Eighteen months ago, Longwood set about to consider its campus in all dimensions for the years and decades to come.
What kinds of spaces would it need to fulfill its educational mission?
Far more broadly, what kind of place does Longwood aspire to be?
How should it look, feel, function and inspire?
From the beginning, a handful of central ideas animated the process of the latest Campus Master Plan. The first was that, in an era of great technological change, in fact place matters more than ever in higher education. The most transformative college colleges are the ones whose physical space is central to the experience – full of places where people gather to teach and learn, to converse face-to-face, to listen and cheer. There are a finite number of campuses where the architecture and design are sufficiently powerful to play an instrumental role in that process.
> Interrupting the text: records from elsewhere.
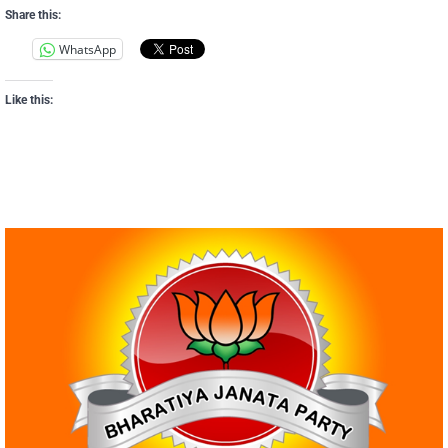
Share this:
WhatsApp
Like this:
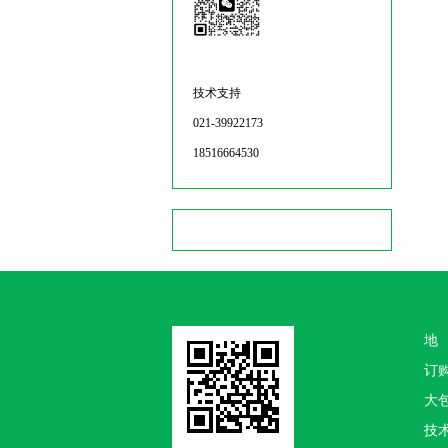
技术支持
021-39922173
18516664530
地
订
大包
技术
Longwood, by carefully building on the foundation of classical elegance that defines its central campus, is and can continue to be one of them.
Strengthening the Connection Between Campus and Town
A second guiding principle has been strengthening the connection between campus and town. Longwood’s aspirations are tied inextricably to those of Farmville and its neighboring counties. The plan focuses intently on walkability, pedestrian safety and helping create and sustain a vibrant and prosperous downtown. This is an essential element of an even broader vision — the continued development of a safe and attractive campus community for professionals and families.
Longwood is a cultural beacon of our region, providing the community with arts, music and performance events, as well as guest speakers and conferences and Division I intercollegiate athletics. We aspire to become a destination, increasing the frequency and improving the quality of such offerings. The Master Plan focuses intently on creating spaces that will give people more reasons to visit our town and campus, leaving impressed with its history, vitality and momentum.
Working with the Best
Throughout this process, Longwood worked closely with the distinguished New York-based planning and architectural firm Cooper Robertson, whose university clients have included institutions such as Yale and the University of Pennsylvania. Cooper Robertson has been a leader in developing and refining ideas for connecting campuses more closely to their surrounding communities through planning that emphasizes pedestrian and bike-friendly environments, economic development and healthy, vibrant neighborhoods.
The planning process involved more than 80 meetings with constituents on campus and across the region, and regular consultation with local officials. The plan that has emerged embraces the classical elegance of Longwood’s central campus and reinforces – through architectural refinements, thoughtful use of space and improved landscaping – the sense of place that has commanded the affection of generations of Longwood alumni.